[petsc-users] Big discrepancy between machines
Matthew Knepley
knepley at gmail.com
Mon Dec 14 23:20:08 CST 2015
On Mon, Dec 14, 2015 at 11:06 PM, Timothée Nicolas <
timothee.nicolas at gmail.com> wrote:
> There is a diference in valgrind indeed between the two. It seems to be
> clean on my desktop Mac OS X but not on the cluster. I'll try to see what's
> causing this. I still don't understand well what's causing memory leaks in
> the case where all PETSc objects are freed correctly (as can pbe checked
> with -log_summary).
>
> Also, I have tried running either
>
> valgrind ./my_code -option1 -option2...
>
> or
>
> valgrind mpiexec -n 1 ./my_code -option1 -option2...
>
Note here you would need --trace-children=yes for valgrind.
Matt
> It seems the second is the correct way to proceed right ? This gives very
> different behaviour for valgrind.
>
> Timothee
>
>
>
> 2015-12-14 17:38 GMT+09:00 Timothée Nicolas <timothee.nicolas at gmail.com>:
>
>> OK, I'll try that, thx
>>
>> 2015-12-14 17:38 GMT+09:00 Dave May <dave.mayhem23 at gmail.com>:
>>
>>> You have the configure line, so it should be relatively straight forward
>>> to configure / build petsc in your home directory.
>>>
>>>
>>> On 14 December 2015 at 09:34, Timothée Nicolas <
>>> timothee.nicolas at gmail.com> wrote:
>>>
>>>> OK, The problem is that I don't think I can change this easily as far
>>>> as the cluster is concerned. I obtain access to petsc by loading the petsc
>>>> module, and even if I have a few choices, I don't see any debug builds...
>>>>
>>>> 2015-12-14 17:26 GMT+09:00 Dave May <dave.mayhem23 at gmail.com>:
>>>>
>>>>>
>>>>>
>>>>> On Monday, 14 December 2015, Timothée Nicolas <
>>>>> timothee.nicolas at gmail.com> wrote:
>>>>>
>>>>>> Hum, OK. I use FORTRAN by the way. Is your comment still valid ?
>>>>>>
>>>>>
>>>>> No. Fortran compilers init variables to zero.

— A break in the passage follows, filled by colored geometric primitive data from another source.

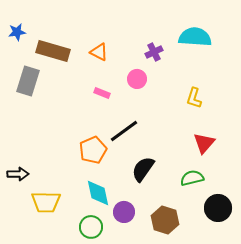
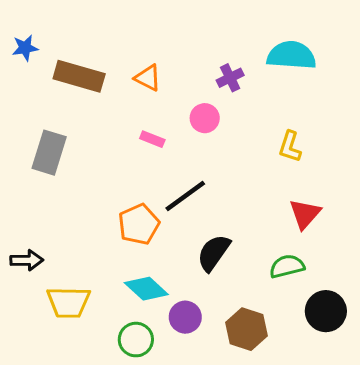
gray rectangle: (28, 81) -> (49, 153), moved
cyan diamond: (98, 193) -> (146, 289), turned -36

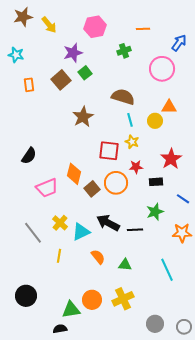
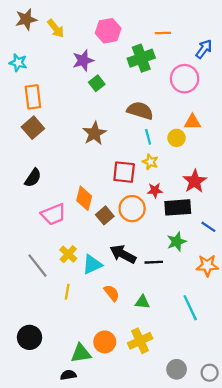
green cross: (124, 51) -> (141, 58), size x1.6
brown square: (61, 80) -> (33, 128), moved
orange rectangle: (29, 85) -> (33, 97), size x1.5
black rectangle: (156, 182) -> (178, 207), size x1.6

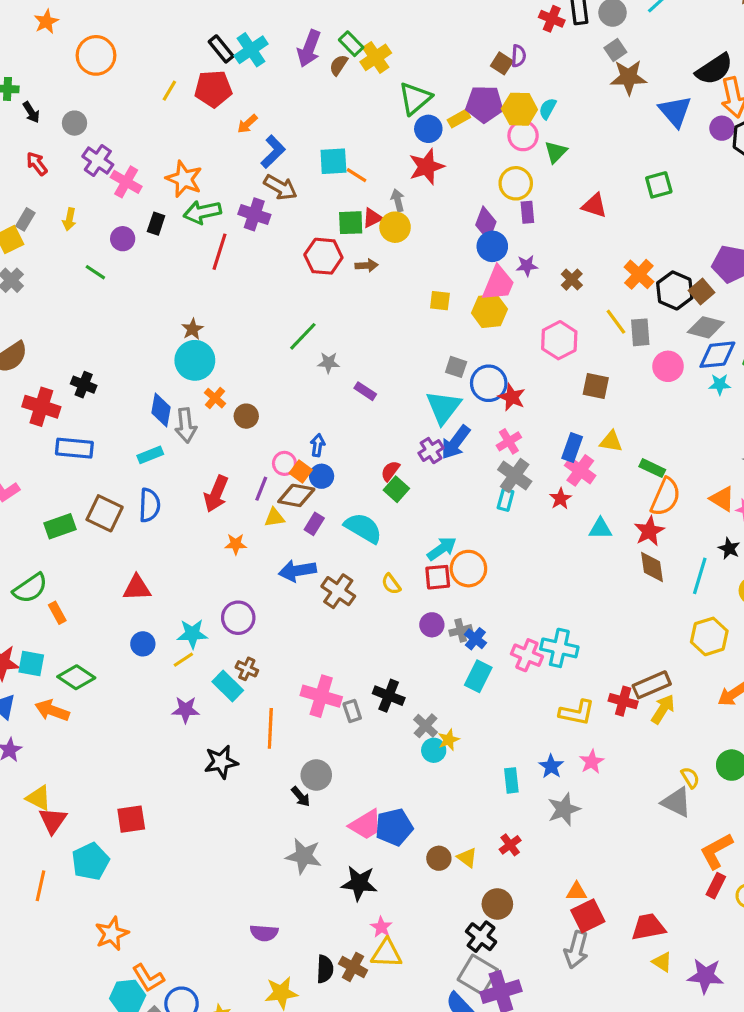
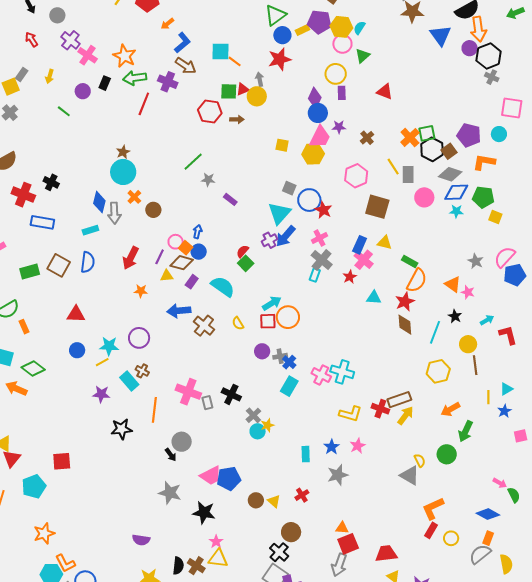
green square: (659, 185) -> (427, 133), moved
brown square: (596, 386) -> (377, 207), size x1.4

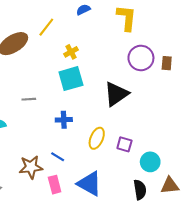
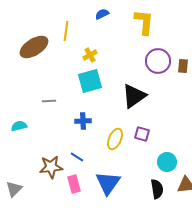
yellow line: (46, 27) -> (66, 31), turned -30
purple square: (124, 144) -> (142, 134), moved
blue triangle: (90, 184) -> (108, 183), turned 36

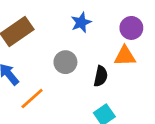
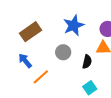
blue star: (81, 22) -> (74, 25), size x1.5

>>>>> In this case, I would run a debug build on your OSX machine through
>>>>> valgrind and make sure it is clean.
>>>>>
>>>>> Other obvious thing to check what happens if use exactly the same
>>>>> petsc builds on both machines. I see 3.6.1 and 3.6.0 are being used.
>>>>>
>>>>> For all this type of checking, I would definitely use debug builds on
>>>>> both machines. Your cluster build is using the highest level of
>>>>> optimization...
>>>>>
>>>>>
>>>>>
>>>>>
>>>>>> I'll check anyway, but I thought I had been careful about this sort
>>>>>> of things.
>>>>>>
>>>>>> Also, I thought the problem on Mac OS X may have been due to the fact
>>>>>> I used the version with debugging on, so I rerun configure with
>>>>>> --with-debugging=no, which did not change anything.
>>>>>>
>>>>>> Thx
>>>>>>
>>>>>> Timothee
>>>>>>
>>>>>>
>>>>>> 2015-12-14 17:04 GMT+09:00 Dave May <dave.mayhem23 at gmail.com>:
>>>>>>
>>>>>>> One suggestion is you have some uninitialized variables in your
>>>>>>> pcshell. Despite your arch being called "debug", your configure options
>>>>>>> indicate you have turned debugging off.
>>>>>>>
>>>>>>> C standard doesn't prescribe how uninit variables should be treated
>>>>>>> - the behavior is labelled as undefined. As a result, different compilers
>>>>>>> on different archs with the same optimization flags can and will treat
>>>>>>> uninit variables differently. I find OSX c compilers tend to set them to
>>>>>>> zero.
>>>>>>>
>>>>>>> I suggest compiling a debug build on both machines and trying your
>>>>>>> test again. Also, consider running the debug builds through valgrind.
>>>>>>>
>>>>>>> Thanks,
>>>>>>> Dave
>>>>>>>
>>>>>>> On Monday, 14 December 2015, Timothée Nicolas <
>>>>>>> timothee.nicolas at gmail.com> wrote:
>>>>>>>
>>>>>>>> Hi,
>>>>>>>>
>>>>>>>> I have noticed I have a VERY big difference in behaviour between
>>>>>>>> two machines in my problem, solved with SNES. I can't explain it, because I
>>>>>>>> have tested my operators which give the same result. I also checked that
>>>>>>>> the vectors fed to the SNES are the same. The problem happens only with my
>>>>>>>> shell preconditioner. When I don't use it, and simply solve using -snes_mf,
>>>>>>>> I don't see anymore than the usual 3-4 changing digits at the end of the
>>>>>>>> residuals. However, when I use my pcshell, the results are completely
>>>>>>>> different between the two machines.
>>>>>>>>
>>>>>>>> I have attached output_SuperComputer.txt and
>>>>>>>> output_DesktopComputer.txt, which correspond to the output from the exact
>>>>>>>> same code and options (and of course same input data file !). More precisely
>>>>>>>>
>>>>>>>> output_SuperComputer.txt : output on a supercomputer called Helios,
>>>>>>>> sorry I don't know the exact specs.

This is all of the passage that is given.